Germany's parliament on Friday is starting the process of reforming the country's federal structure. It's the biggest overhaul of Germany's governmental system and will require 40 constitutional amendments.
Germany is trying to untie the knot of federalism
The long-awaited federalism reform is expected to newly regulate the jurisdictions of the federal government and Germany's 16 states.
The latter are generally responsible for making laws -- a concept that forms the basis of the original idea of federalism, according to Herbert von Arnim, a professor at the University for Administrative Sciences in Speyer.
"States are closer to the citizens," he said. "They know what things are like on the ground and find it easier to adjust rules to the needs of the people. They can also compete with each other, meaning that the best system will succeed in the end."
Otto von Bismarck became Germany's first chancellor in 1871 after uniting the country under the Prussian crown
Germany's principle of federalism has its roots in history. For centuries, Germany consisted of autonomous principalities and so-called "free cities." This patchwork quilt long resisted any attempts for unification. When the German Reich was eventually founded in 1871, individual states still didn't hand over much sovereignty.

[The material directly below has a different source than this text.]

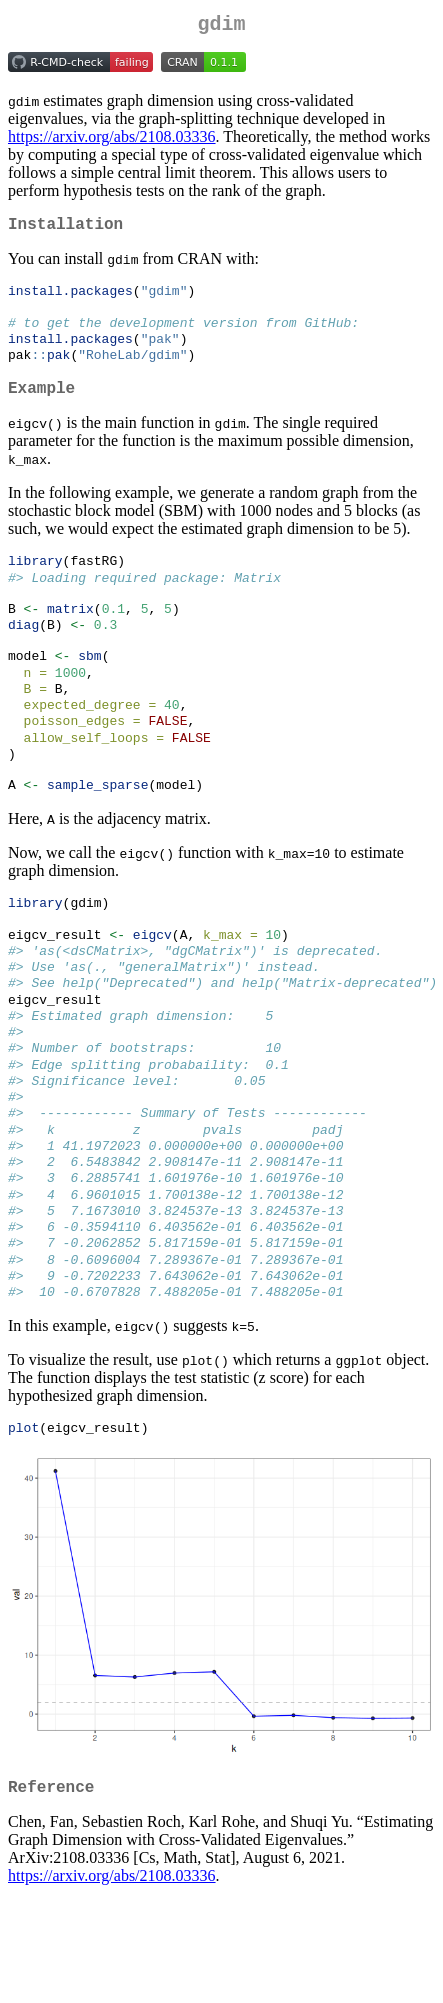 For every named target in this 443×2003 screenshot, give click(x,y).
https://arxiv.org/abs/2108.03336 (112, 140) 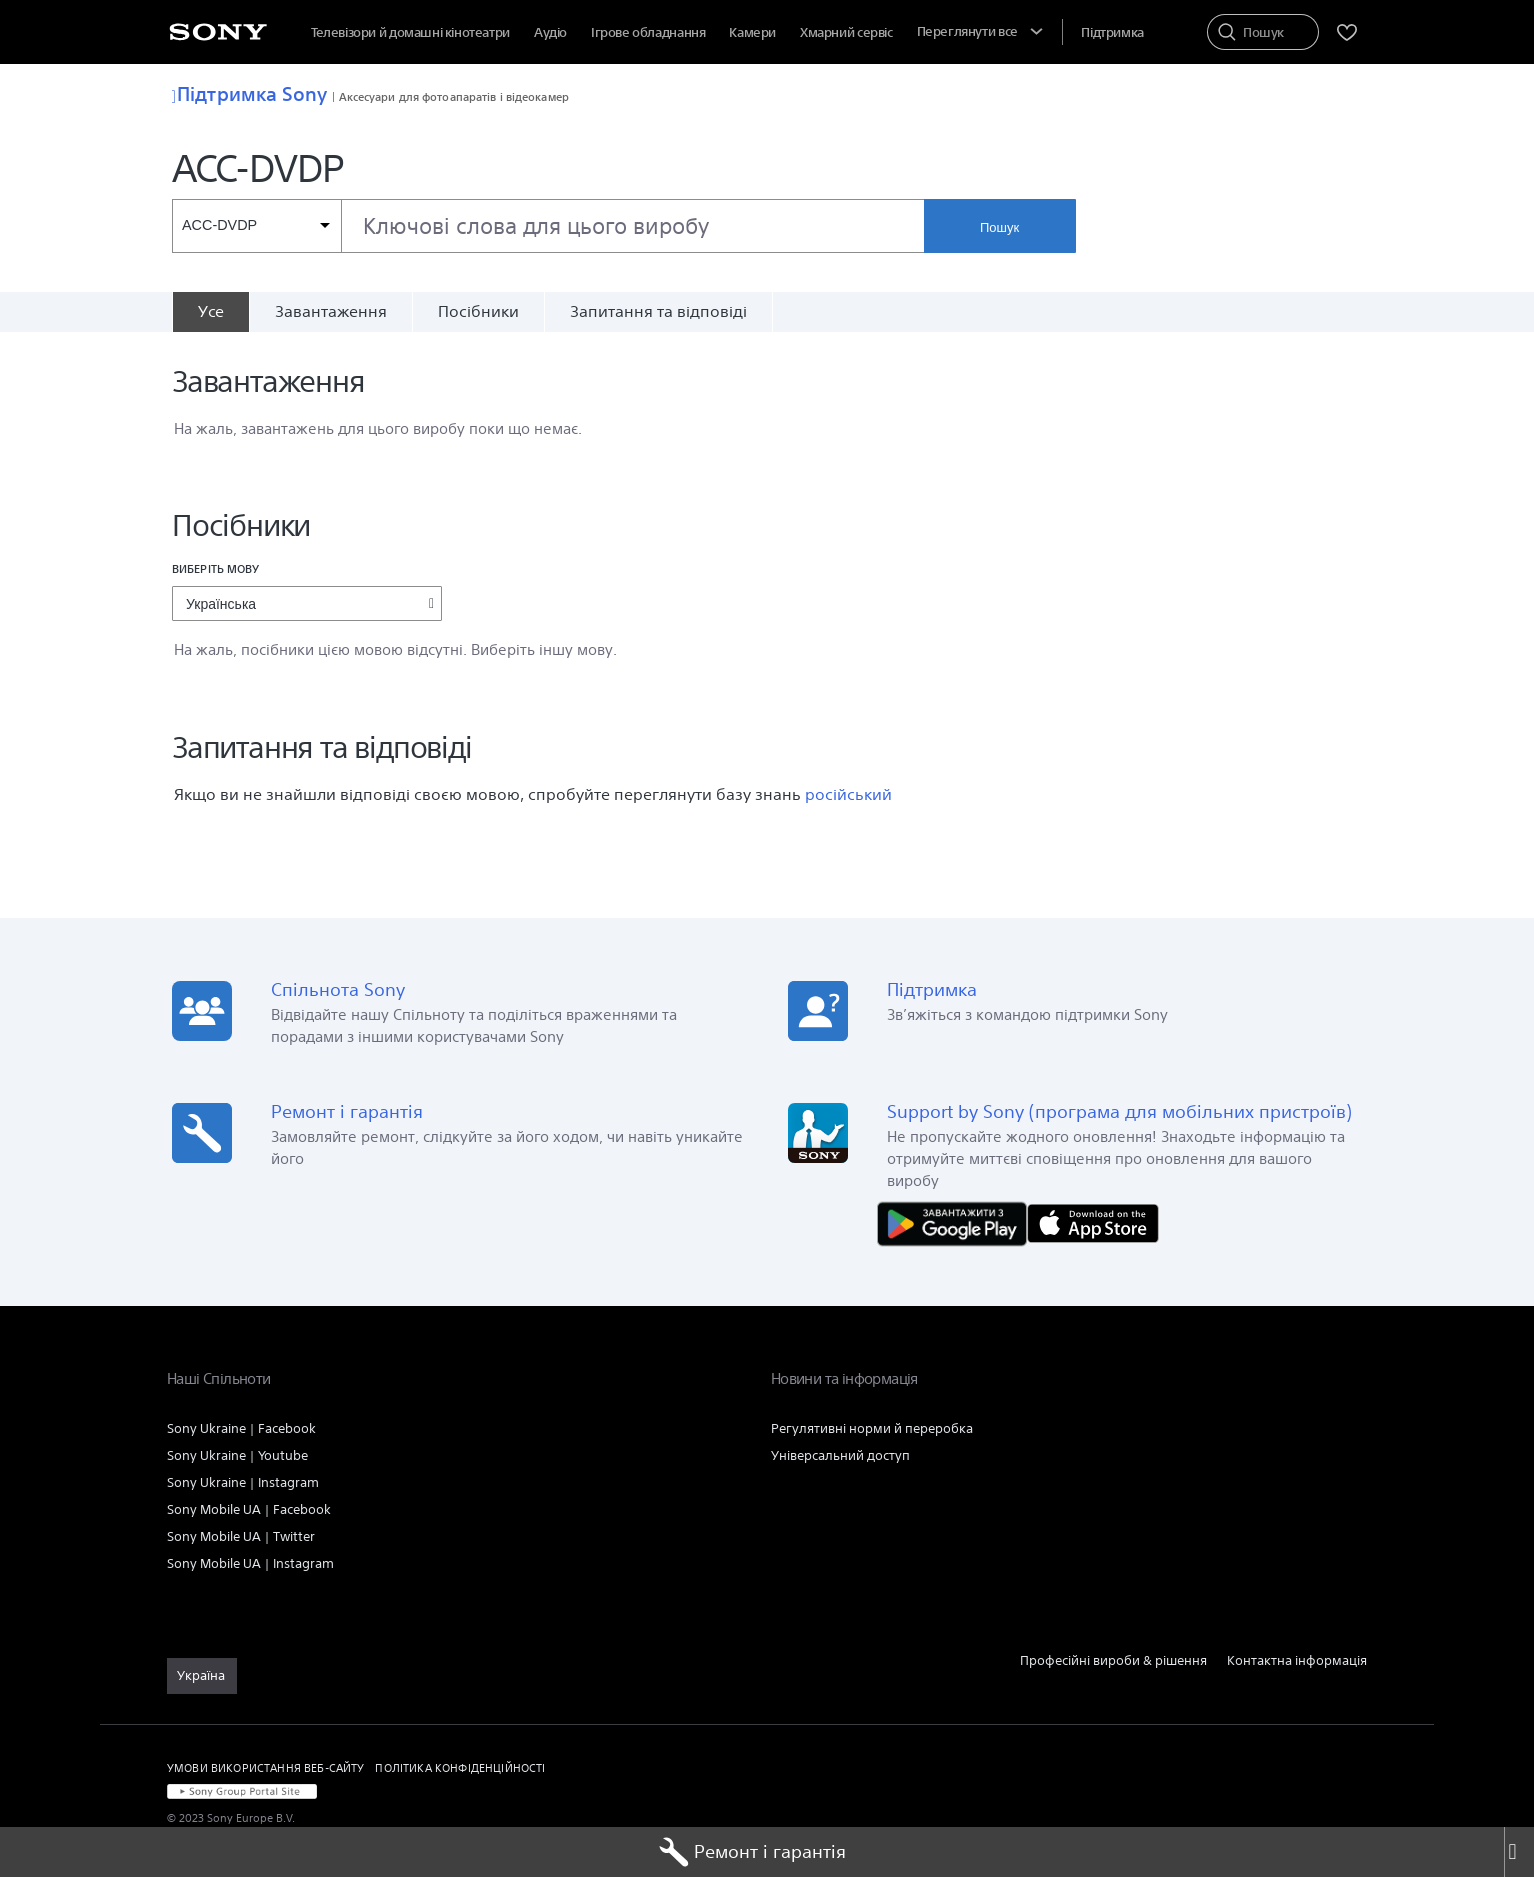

Some of this diversity has been preserved today, such as in the area of culture. Few countries have as many opera houses and theaters as Germany.
"Federalism clearly brings about diversity," said Martin Molok, a law professor at Düsseldorf University. "It encourages progress. If we have different model, we can test which one works best and choose it."
Germany's Nazi dictatorship also influenced the postwar constitution, which was meant to prevent a concentration of power in Berlin. Germany's first federal president, Theodor Heuss, declared his support for federalism in September 1949.
"We are a federal republic," he said. "We don't want centralism in German. We have behind us the lesson of National Socialism that showed us what happens when Germans are meant to fit a norm. We don't want that."
Federal rights increase
But there are cases -- by now a majority -- where the federal government has the power to legislate.
"There are a number of areas, such as foreign policy, where it would not make sense to leave it up to the states," Morlok said, adding that globalization has increased the number of areas where laws are made in the country's administrative center.
The Bundeswehr is a federal matter
Defense, trade and currency issues and transport are fields were federal legislation is warranted. In other areas, states can only adopt laws if the federal government has not done so already. This includes social, civil and criminal law. The federal state also regulates almost everything that has to do with immigration.
The states maintain jurisdiction over police and education matters. But even in these areas, states are increasingly coordinating their decisions.
"There are no less than 1,000 coordinating committees," von Arnim said.
Adding the EU layer
Adding to the confusion is the supranational level of the European Union.
The EU also has a say when it comes to agriculture
"We have some areas, such as agriculture and environmental protection, where the basic guidelines come from Brussels and national parliaments have to turn them into law," Morlok said. "That means that federal and state governments have to deal with this one after the other. And that leads to people being totally confused about who is in charge."
Reacting to a waning right to legislate, states have been trying to influence federal legislation. Since they have to approve regulations that affect them directly, if they reject them in Germany's upper house, the Bundesrat, proposed legislation cannot become law.
Will the Bundesrat have to approve fewer federal laws in the future?
The number of laws that require state approval has risen from 40 percent to 60 percent, allowing states to block laws in power struggles with the national government. This happened frequently under the previous Red-Green coalition as the Bundesrat was controlled by the Christian Democratic opposition.
Federalism reform is meant to untie these sometimes gnarled interconnections and make the state more effective again.